Lines of the listing that contain "информация" need to be copied.

=== Section Start ===

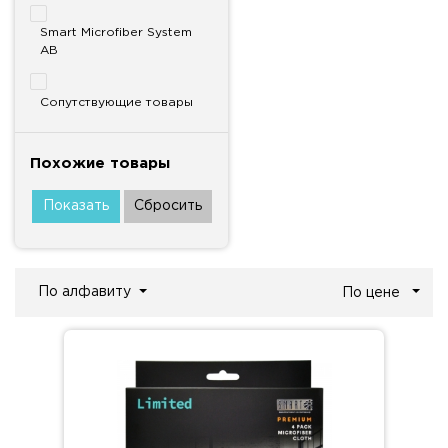
Smart Microfiber System
AB
Сопутствующие товары
Похожие товары
По алфавиту
По цене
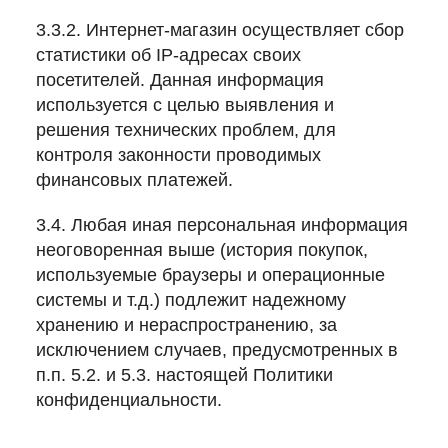
3.3.2. Интернет-магазин осуществляет сбор
статистики об IP-адресах своих
посетителей. Данная информация
используется с целью выявления и
решения технических проблем, для
контроля законности проводимых
финансовых платежей.
3.4. Любая иная персональная информация
неоговоренная выше (история покупок,
используемые браузеры и операционные
системы и т.д.) подлежит надежному
хранению и нераспространению, за
исключением случаев, предусмотренных в
п.п. 5.2. и 5.3. настоящей Политики
конфиденциальности.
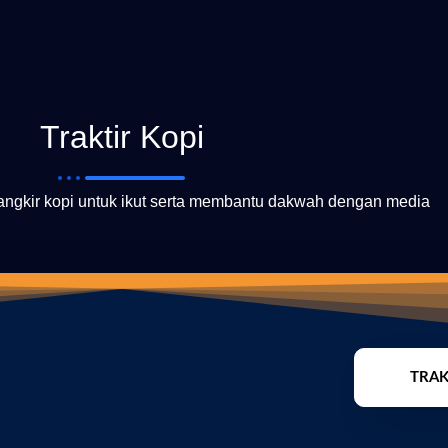
Traktir Kopi
cangkir kopi untuk ikut serta membantu dakwah dengan media
TRAK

=== Section End ===

--- Task solution ---
посетителей. Данная информация
3.4. Любая иная персональная информация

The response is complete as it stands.